Finally, because the output of a multi-stage search is based on the root stage’s match and outcome sections, we are outputting four fields. Notice we are not performing any additional aggregations at this point, we just want to see the fields from the two named stages with the cross join, which is exactly what we get here.

Notice that the fourth column has the same value in every row, that’s the grand total of values in the population, but now we have that value available to each row to perform additional calculations which is what we are going to do next to arrive at the frequency analysis.
stage login_user_action {
metadata.event_type = "USER_LOGIN"
target.user.userid != ""
target.user.userid != /\$$/
$user = target.user.userid
$action = security_result[0].action
match:
$user, $action
outcome:
$login_count = count(metadata.id)
}
stage login_user_total {
metadata.event_type = "USER_LOGIN"
target.user.userid != ""
target.user.userid != /\$$/
outcome:
$total_count = count(metadata.id)
limit:
1
}
cross join $login_user_action, $login_user_total
$user = $login_user_action.user
$action = $login_user_action.action
$login_count = $login_user_action.login_count
$total_login_count = $login_user_total.total_count
match:
$user, $action, $login_count
outcome:
$frequency_percent = max(math.round(($login_count / $total_login_count) * 100, 2))
order:
$frequency_percent desc
The four fields in the outcome section of the previous search will become the filtering statement in the root stage. Remember that the match section needs to use placeholder variables in a multi-stage search, so defining them here allows us to use them in the root.
The match section will allow us to aggregate by the user, action and the login count because I want those values in the results. The one field that I need to calculate is the frequency and to calculate it, I need the login count and the grand total (total_login_count). In the outcome section, we are creating an outcome variable named $frequency_percent and using the max and math.round functions to calculate a percent value for this result. Finally, we are going to sort the output by this percentage in descending order.

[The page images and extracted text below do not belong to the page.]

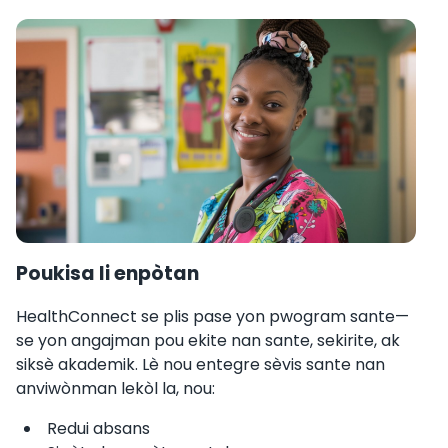
Poukisa li enpòtan
HealthConnect se plis pase yon pwogram sante—
se yon angajman pou ekite nan sante, sekirite, ak
siksè akademik. Lè nou entegre sèvis sante nan
anviwònman lekòl la, nou:
Redui absans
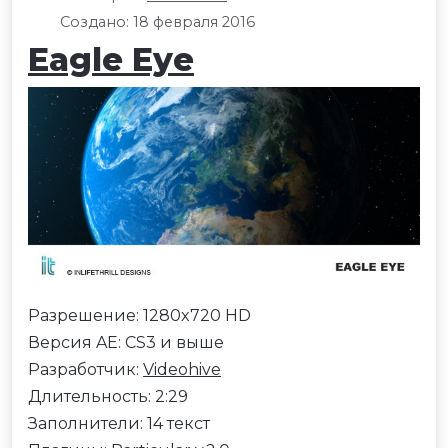
Создано: 18 февраля 2016
Eagle Eye
Разрешение: 1280x720 HD
Версия AE: CS3 и выше
Разработчик:
Videohive
Длительность: 2:29
Заполнители: 14 текст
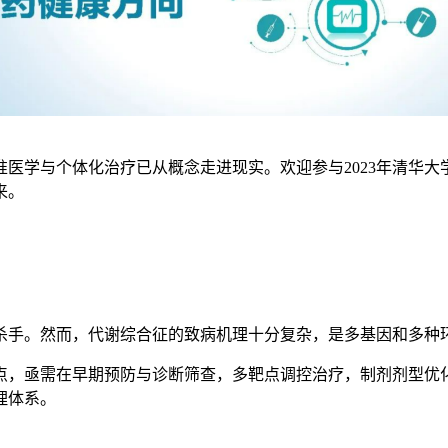
学与个体化治疗已从概念走进现实。欢迎参与2023年清华大学S
来。
杀手。然而，代谢综合征的致病机理十分复杂，是多基因和多种
点，亟需在早期预防与诊断筛查，多靶点调控治疗，制剂剂型优
理体系。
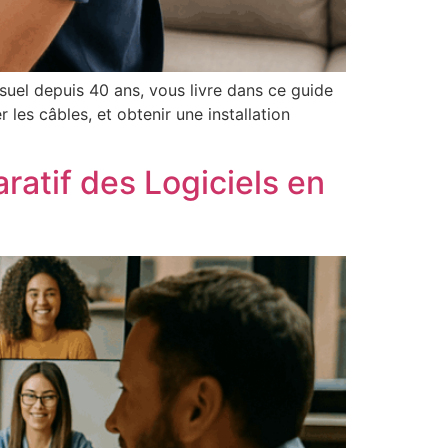
isuel depuis 40 ans, vous livre dans ce guide
les câbles, et obtenir une installation
ratif des Logiciels en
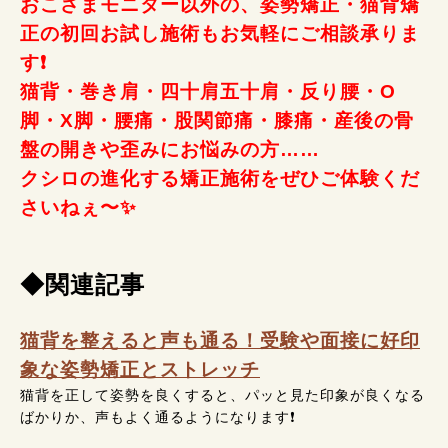
おこさまモニター以外の、姿勢矯正・猫背矯
正の初回お試し施術もお気軽にご相談承りま
す❗
猫背・巻き肩・四十肩五十肩・反り腰・O
脚・X脚・腰痛・股関節痛・膝痛・産後の骨
盤の開きや歪みにお悩みの方……
クシロの進化する矯正施術をぜひご体験くだ
さいねぇ〜✨
◆関連記事
猫背を整えると声も通る！受験や面接に好印
象な姿勢矯正とストレッチ
猫背を正して姿勢を良くすると、パッと見た印象が良くなる
ばかりか、声もよく通るようになります❗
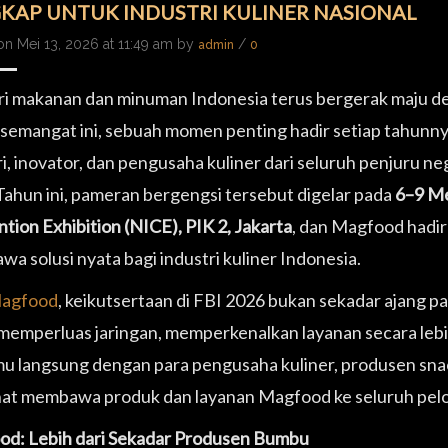
KAP UNTUK INDUSTRI KULINER NASIONAL
on Mei 13, 2026 at 11:49 am by
/
admin
0
ri makanan dan minuman Indonesia terus bergerak maju d
semangat ini, sebuah momen penting hadir setiap tahun
i, inovator, dan pengusaha kuliner dari seluruh penjuru neg
 Tahun ini, pameran bergengsi tersebut digelar pada
6–9 Me
tion Exhibition (NICE), PIK 2, Jakarta
, dan Magfood hadir 
a solusi nyata bagi industri kuliner Indonesia.
agfood
, keikutsertaan di FBI 2026 bukan sekadar ajang p
memperluas jaringan, memperkenalkan layanan secara lebi
u langsung dengan para pengusaha kuliner, produsen snack
at membawa produk dan layanan Magfood ke seluruh pelo
d: Lebih dari Sekadar Produsen Bumbu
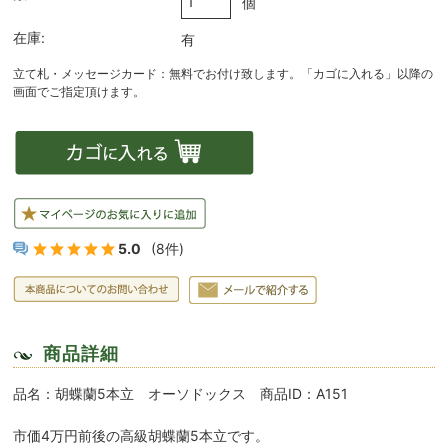
個
在庫:
有
5.0
(8件)
商品詳細
品名：胡蝶蘭5本立 オーソドックス 商品ID：A151
市価4万円前後の高級胡蝶蘭5本立です。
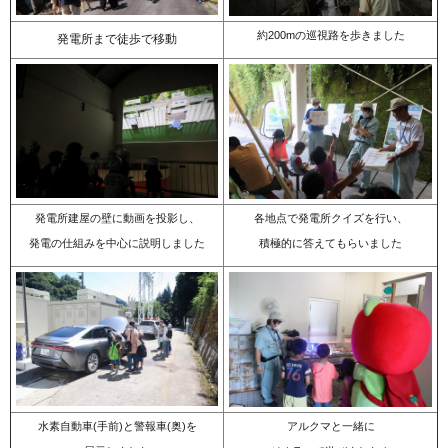
約200mの巡視路を歩きました
発電所まで徒歩で移動
発電所建屋の壁に動画を投影し、
各地点で発電所クイズを行い、
発電の仕組みを中心に説明しました
積極的に答えてもらいました
水素自動車(手前)と警報車(奥)を
アルクマと一緒に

The results provide us with insight that the system user with an action of allow resulted in nearly ten percent of the user login events for the time range searched.
Perhaps we want to take this type of frequency analysis and output it to a dashboard. We could add a condition section before the order section to the previous search.
condition:
$frequency_percent > 4
Clicking on the Visualize sub-tab, we can generate a chart that contains the userids that exceeded the threshold and add it to a dashboard.

I realize there are a lot of moving parts when it comes to multi-stage searches, but the cross join provides an additional capability that you can use to get a value for a population and utilize it in your search.
Here are a few things to keep in mind:
- The cross join command expects the names of the stages separated by a comma
- One of these stages must only have a single row output or you will get an error
- It is always a best practice to build each named stage as its own query first to visualize the output which makes it simpler to bring the stages together
- The filtering logic in both named stages should be the same otherwise the comparison between the details in the first named stage will not align with the population calculations in the second named stage
- The output of the multi-stage search will be the variables in the match and outcome sections of the root stage, so plan accordingly
The cross join is another nice tool to have in your search building toolkit. Try it out and see how you can generate values that then can be used for more advanced searches in Google SecOps!